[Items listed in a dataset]

• • • • •

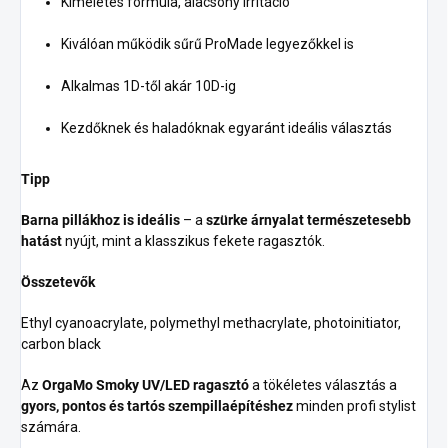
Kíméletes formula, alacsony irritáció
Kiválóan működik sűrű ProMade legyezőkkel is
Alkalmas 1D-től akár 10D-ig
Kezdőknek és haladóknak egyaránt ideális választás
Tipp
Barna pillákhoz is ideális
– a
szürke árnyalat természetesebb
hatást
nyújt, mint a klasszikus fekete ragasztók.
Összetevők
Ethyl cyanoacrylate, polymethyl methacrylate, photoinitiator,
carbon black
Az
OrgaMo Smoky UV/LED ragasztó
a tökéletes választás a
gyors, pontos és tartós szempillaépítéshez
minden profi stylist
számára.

• • • • •

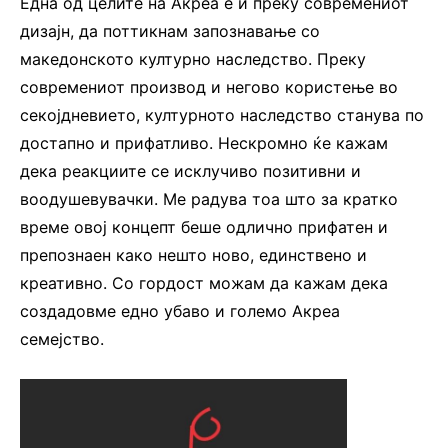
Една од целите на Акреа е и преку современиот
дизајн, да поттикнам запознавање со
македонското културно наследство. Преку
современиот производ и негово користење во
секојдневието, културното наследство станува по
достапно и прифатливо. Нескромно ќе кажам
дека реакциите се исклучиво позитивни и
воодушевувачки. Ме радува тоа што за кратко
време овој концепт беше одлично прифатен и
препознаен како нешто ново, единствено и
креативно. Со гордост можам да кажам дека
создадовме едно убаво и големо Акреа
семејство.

• • • • •

Instructions for the task
The answer must be every line of the records that holds the string "Акреа".

Your response
Една од целите на Акреа е и преку современиот
создадовме едно убаво и големо Акреа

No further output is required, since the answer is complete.